Abruptamente, ele ficou cansado da situação. Se podia ser totalmente e
transformativamente diferente, ele queria que fosse. Do jeito que as coisas
estavam – pelo menos no quadro de referência que ele tinha –, não estava
diferente o bastante. Surreal, sim. Interessante, sim. Mas, no fim das contas, só
uma linguagem diferente para falar das mesmas coisas de sempre.
– Tony Virtual! – ele chamou. – Vamos resolver isso!
Não esperava uma resposta, e não teve nenhuma. Andou mais rápido.
– Pepper – disse. – Não sei se pode me ouvir, mas se eu sobreviver aos
próximos dez minutos, você bem que podia pedir uma pizza ou qualquer coisa.
Deixe pronta pra quando eu terminar de detonar o Zola.

– As pessoas não falam sozinhas por aqui – disse o acompanhante. Tony olhou
para a direita para ver se ele havia mudado. Não havia.
– Eu não estava falando sozinho.
O acompanhante fez que sim.
– Estava. Só não sabia disso. Quer levar uma mensagem à Quarta-D? Pode
fazer desse jeito. – Ele se curvou e pegou uma das pedras do pavimento, da trilha
à margem do rio. Depois de limpar os uns e zeros soltos, o acompanhante a
entregou a Tony. – Coloque sua mensagem aí e jogue no rio.
Tony olhou da pedra para o acompanhante para a pedra.
– Como? Falar com ela?
– Se quiser. Ou só pense, o que seja.
Tony resolveu pensar. Mesmo Lá Dentro, estava ciente das pressões sociais
normativas, pelo visto. Não queria que avatares em forma de água-viva que
passassem por ali o achassem esquisito. Depois jogou a pedra no rio. Ela não
pousou, exatamente; conforme se aproximou da superfície dos dados, foi sugada
para dentro do fluxo sem gerar uma onda sequer.
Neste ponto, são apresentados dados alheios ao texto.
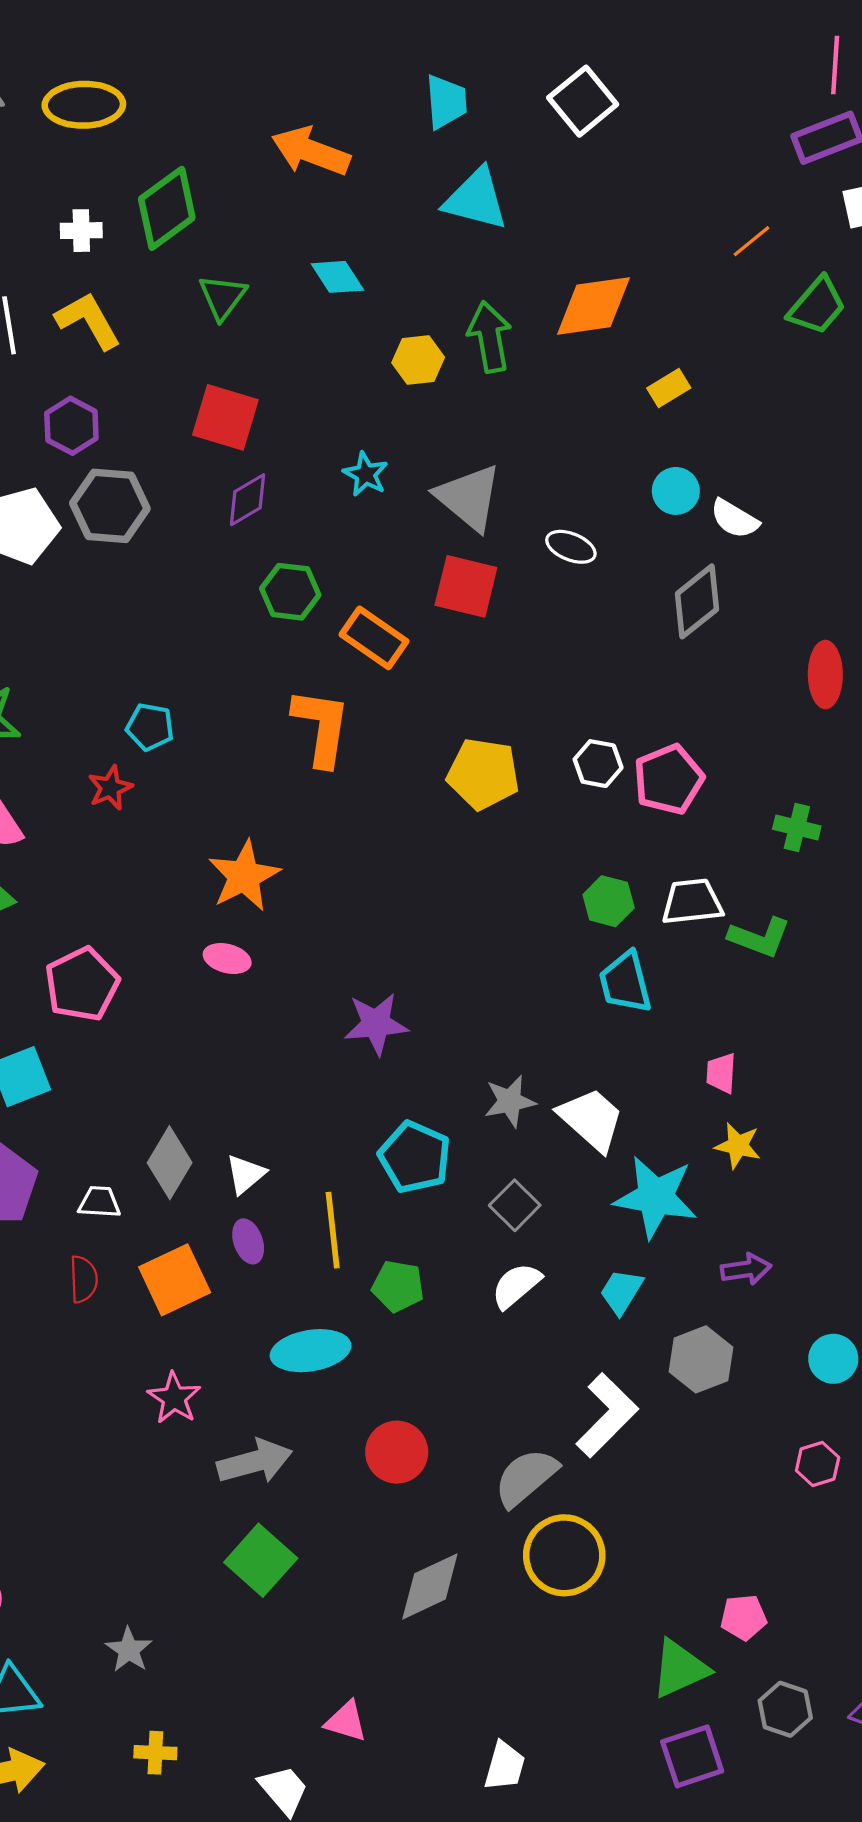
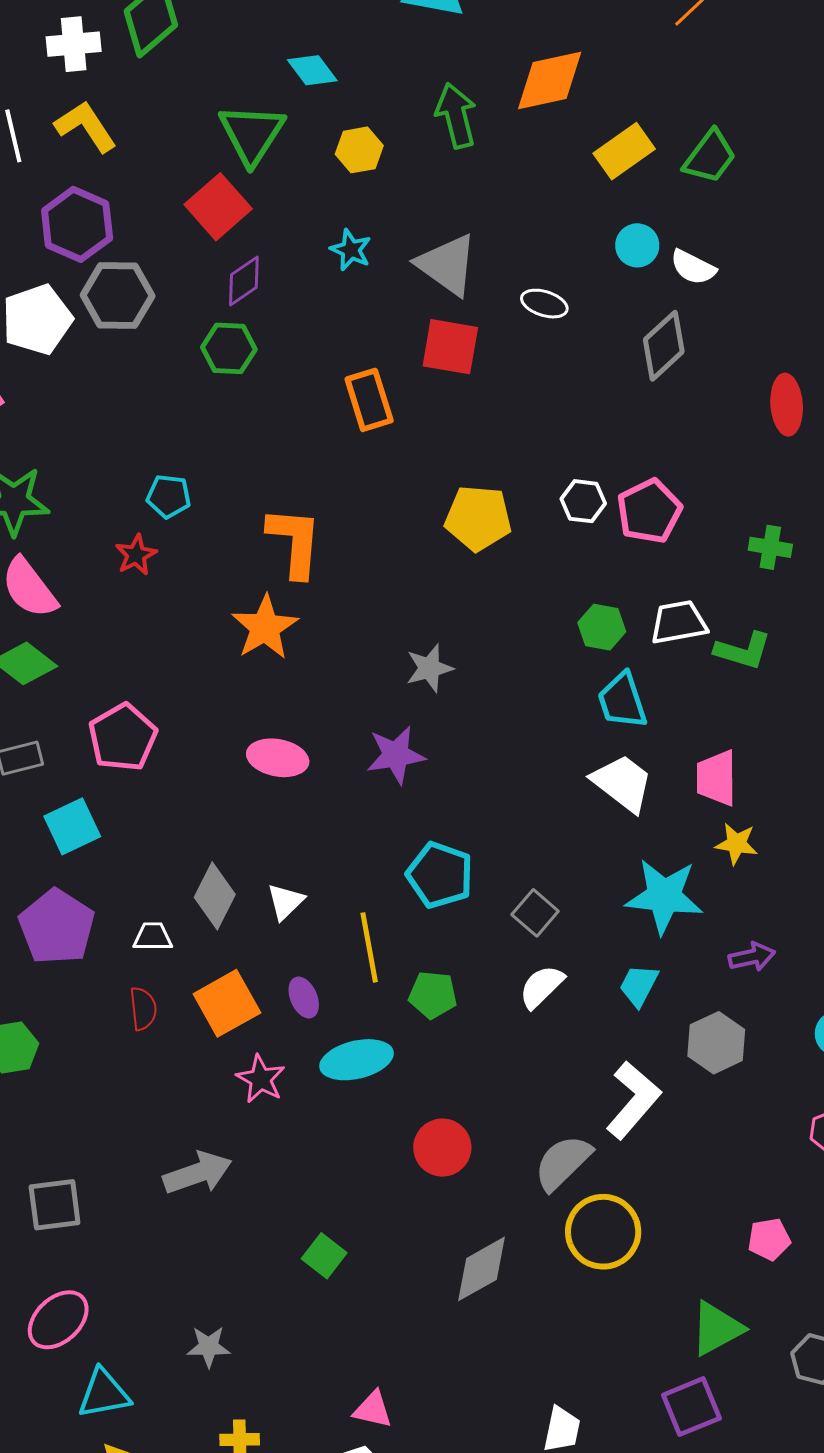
white cross: (81, 231) -> (74, 44), size x1.4
green triangle: (223, 297) -> (252, 134), moved, size x1.5
green trapezoid: (817, 306) -> (710, 157), moved
yellow hexagon: (418, 360) -> (359, 150), moved
yellow rectangle: (669, 388) -> (624, 151), size x1.5
red square: (225, 417) -> (218, 207), turned 36
purple hexagon: (71, 426) -> (77, 224), size x1.4
green hexagon: (290, 592) -> (229, 348), moved
orange rectangle: (374, 638) -> (369, 400), turned 42
orange L-shape: (321, 727) -> (295, 542), moved
pink ellipse: (227, 959) -> (278, 758), moved, size x1.4
pink trapezoid: (721, 1073) -> (716, 778), size x1.5
gray star: (510, 1101) -> (429, 668), moved
white trapezoid: (591, 1119) -> (623, 783), moved
purple ellipse: (248, 1241) -> (304, 998), moved
pink star: (174, 1398) -> (261, 1079), moved
gray arrow: (255, 1462) -> (198, 1173), moved
green square: (261, 1560) -> (324, 1256), size x0.7
pink pentagon: (744, 1617) -> (769, 1239), moved
gray star: (129, 1650) -> (209, 1347), turned -30
pink triangle: (346, 1721) -> (373, 1409), moved
purple square: (692, 1756) -> (691, 1407), moved

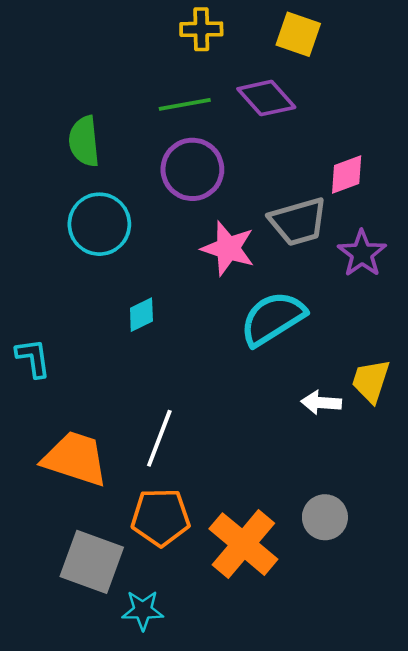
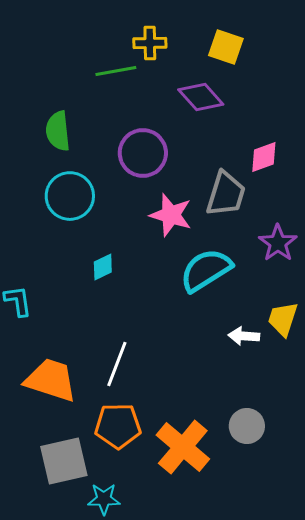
green line: (185, 104) -> (116, 71), moved
gray trapezoid: (298, 222) -> (226, 194), turned -57
purple star: (362, 253) -> (278, 243), moved
gray square: (92, 562) -> (64, 461), turned -33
– Essa deve atravessar – disse o acompanhante. – Ou talvez não. Difícil
saber. O que você disse?
– Não sabe?
– Do jeito que você criptografou? De jeito nenhum. Não faço a menor ideia.
– Não sabia que eu tinha criptografado.
– Bom, criptografou. – Os dois foram andando. O acompanhante parou e
apontou para a frente, um pouco para o alto. – Aquele é o lugar que você está
procurando.
Olhando ao redor, Tony viu que haviam se afastado do rio. Ou que o rio
havia se afastado deles. Vai saber. Pararam na base de uma escadaria suave que
subia numa curva, espiralando até um ponto central no qual desaparecia.
– Lá em cima, é? Naquela parte em que não tem nada?
– Não vai ser nada quando você chegar lá – disse o acompanhante.
Tony não pôde evitar. Entortou os olhos.
– Claro que não. Certo. Obrigado pelo
tour.
– Sem problema. Só acabe com o Zola por mim, está bem?
Então o acompanhante se foi, e Tony começou a longa subida escadaria
acima.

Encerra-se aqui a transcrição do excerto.